- EXERCISE OBJECTIVE -
Write all entries out exactly, images excluded.
○ ○ ○
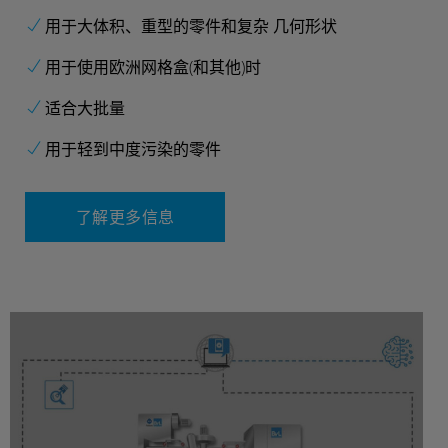
用于大体积、重型的零件和复杂 几何形状
用于使用欧洲网格盒(和其他)时
适合大批量
用于轻到中度污染的零件
了解更多信息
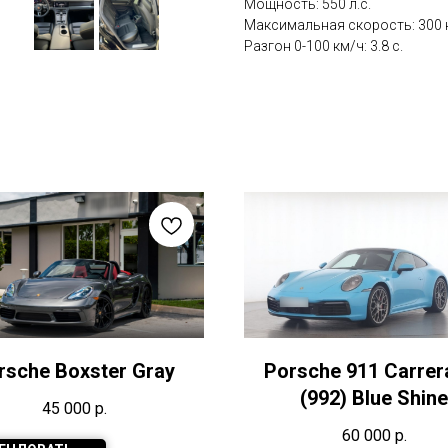
Мощность: 550 л.с.
Максимальная скорость: 300 
Разгон 0-100 км/ч: 3.8 с.
rsche Boxster Gray
Porsche 911 Carrer
(992) Blue Shine
45 000
р.
60 000
р.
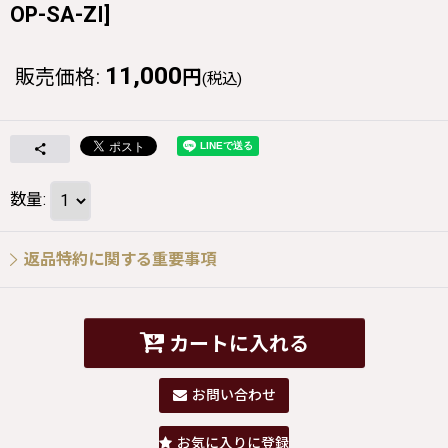
OP-SA-ZI
]
11,000
販売価格
:
円
(税込)
数量
:
返品特約に関する重要事項
カートに入れる
お問い合わせ
お気に入りに登録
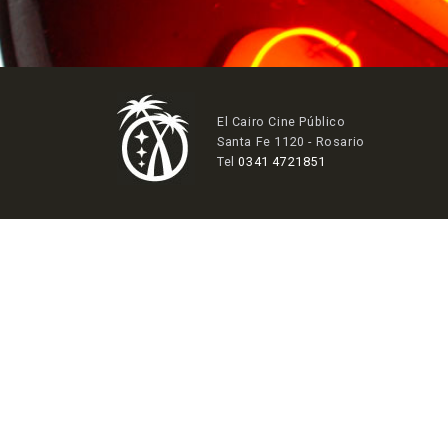
El Cairo Cine Público
Santa Fe 1120 - Rosario
Tel
0341 4721851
○ ○ ○
- REPLY TO THE EXERCISE -
用于大体积、重型的零件和复杂 几何形状
用于使用欧洲网格盒(和其他)时
适合大批量
用于轻到中度污染的零件
了解更多信息
Мощность: 550 л.с.
Максимальная скорость: 300 
Разгон 0-100 км/ч: 3.8 с.
rsche Boxster Gray
Porsche 911 Carrer
(992) Blue Shine
45 000
р.
60 000
р.
OP-SA-ZI
]
11,000
販売価格
:
円
(税込)
数量
:
返品特約に関する重要事項
カートに入れる
お問い合わせ
お気に入りに登録
El Cairo Cine Público
Santa Fe 1120 - Rosario
Tel
0341 4721851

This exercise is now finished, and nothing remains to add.